Structural gradient tensor and stratigraphic continuity attributes are integrated to delineate cave–pore boundaries. They also reveal the spatial distribution of fracture–cavity units. RGB fusion is applied to identify large fractures. This approach integrates coherence, maximum curvature, and variance attributes. It substantially enhances the clarity and continuity of fracture imaging. In the study area, fracture–cavity units exhibit discontinuous spatial patterns. Connectivity is governed by large-scale faults and dense fracture networks. Ant-tracking and fracture simulation techniques are employed to identify fracture development zones. They are also used to characterize the connecting channels between fracture–cavity units.
Three-dimensional spatial carving technology is employed to visualize fracture–cavity units and associated fractures. This method effectively reveals the internal spatial structure of the reservoir. It also shows the organization of fracture–cavity systems. In the S91–TK725–TH10222XK well group, fracture–cavity units exhibit discontinuous distributions. They are intersected by extensive fracture systems and dense fractures. These fractures form a network that interconnects the fracture–cavity units. This network establishes potential static connectivity channels.

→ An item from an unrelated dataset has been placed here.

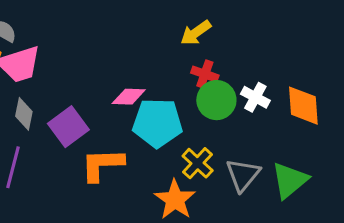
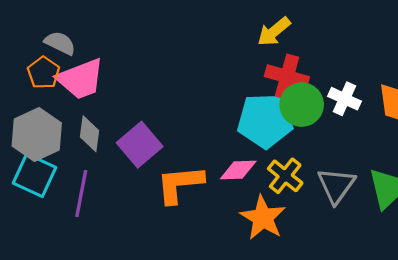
red cross: (205, 74) -> (287, 77), size x1.4
pink diamond: (129, 97) -> (238, 170), moved
cyan pentagon: (157, 123) -> (265, 121), moved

Production dynamic data from the S91–TK725–TH10222XK well group confirm interconnectivity. They also validate effective displacement pathways during production. These dynamic responses corroborate the static characterization of potential connectivity within the fracture–cavity reservoir. The consistency between dynamic and static results further reinforces the reliability of the connectivity analysis.
This study conducts a regional connectivity analysis across the study area. The area is divided into multiple connected well groups. This approach reduces the cost of acquiring production data from individual wells. It also provides a geological basis for optimizing fracturing and injection–production operations. Additionally, it supports prediction of the distribution of remaining oil.